Focusing on the nptII gene removal in the seeds we found that the process of DNA excision occurred in progenies of all T0 transgenic plants to a certain extent since both the kanamycin-sensitive as well as kanamycin-resistant seedlings were detected. A detailed analysis of T0-30 progeny showed that only six out of 59 transgenic T1 plants were marker-free and the excision failed in two plants while the remaining plants were chimeric. This chimerism could be caused by insufficient efficiency of the Cre/loxP system alone in higher plants and the timing of expression from the CRUC promoter in the developing embryo or by a combination of several factors. The differences in efficiency of the Cre-mediated recombination and variable cre expression in higher plants have also been observed by others (Keenan and Stemmer 2002; Marjanac et al. 2008). Recently Luo et al. (2007) studied the efficiency of nptII removal from tobacco pollen, seed or both using the phage Cre/loxP or yeast FLP/FRT systems. They observed 100% excision efficiency only in the case of combination of loxP-FRT fusion sequences as recognition sites for Cre or FLP. On the other hand, Mlynárová et al. (2006) using the Cre/loxP system in combination with pollen specific NTM19 promoter achieved high efficiency of the selectable marker gene removal from pollen of tobacco since only two KmR seedlings among about 16 800 KmS were observed. Such a high efficiency could coincide with activity of the NTM19 promoter in the early stage of pollen development in uninucleate microspore. In contrast, a multicellular embryo might represent a more complex structure for the complete removal of floxed sequences. Liu et al. (2005) achieved increased excision efficiency in the tissue of the transgenic plants when a nuclear localization signal (NLS) was fused to the cre recombinase driven by a heat shock-inducible promoter. This signal apparently enhanced the effect of an intrinsic, bipartite basic determinant of the cre gene which functions as a NLS. From this, it follows that if the process of excision has to occur in every cell of a plant tissue (or in a multicellular embryo as in our case), the transport of Cre through a nuclear membrane might be the bottleneck of the whole process.
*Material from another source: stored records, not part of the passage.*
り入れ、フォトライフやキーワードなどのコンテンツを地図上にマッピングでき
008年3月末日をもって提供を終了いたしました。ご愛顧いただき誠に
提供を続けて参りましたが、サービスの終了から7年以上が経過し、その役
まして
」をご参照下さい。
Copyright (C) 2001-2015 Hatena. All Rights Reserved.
Although the proposed approach showed some limitation regarding the excision efficiency in T1 tobacco plants, we were however able to select the hemizygous as well as homozygous (for desired gus gene) transgenic plants with stably removed selectable nptII gene in T2 generation. We also found that only the hemizygous T1 plants (4) produced marker-free progenies with 100% efficiency. Apparently, the hemizygous status was in the excision advantage comparing to the homozygous status. We suppose that this might coincide with the fact that recombination events have to occur on both alleles.
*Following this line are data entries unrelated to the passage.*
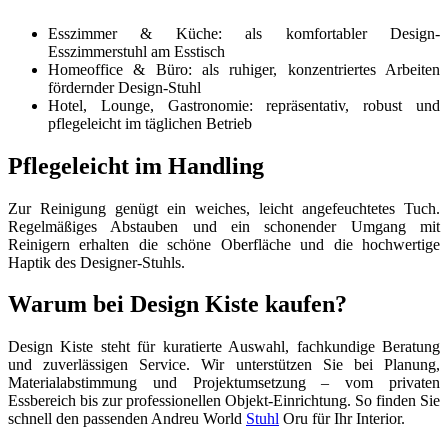
Esszimmer & Küche: als komfortabler Design-
Esszimmerstuhl am Esstisch
Homeoffice & Büro: als ruhiger, konzentriertes Arbeiten
fördernder Design-Stuhl
Hotel, Lounge, Gastronomie: repräsentativ, robust und
pflegeleicht im täglichen Betrieb
Pflegeleicht im Handling
Zur Reinigung genügt ein weiches, leicht angefeuchtetes Tuch.
Regelmäßiges Abstauben und ein schonender Umgang mit
Reinigern erhalten die schöne Oberfläche und die hochwertige
Haptik des Designer-Stuhls.
Warum bei Design Kiste kaufen?
Design Kiste steht für kuratierte Auswahl, fachkundige Beratung
und zuverlässigen Service. Wir unterstützen Sie bei Planung,
Materialabstimmung und Projektumsetzung – vom privaten
Essbereich bis zur professionellen Objekt-Einrichtung. So finden Sie
schnell den passenden Andreu World
Stuhl
Oru für Ihr Interior.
Although the CRUC promoter was expected to be an ideal candidate for controlling excision process in the seeds, we point out its ectopic activity during a regeneration of transgenic tobacco plants and the problems with a complete excision of the nptII gene in T1 progeny. It is not yet known whether these observations are the consequences of the plant species used for the transformation, properties of the Cre/loxP driving promoter and/or the vector construct. We hope that our work will evoke further discussions on the phenomenon of chimerism that is very likely to occur to a different extent in all systems where a recombination event has to take place in multicellular structures. An additional screening such as the rooting test might be useful for scientists to identify routinely and more effectively the chimeric plants.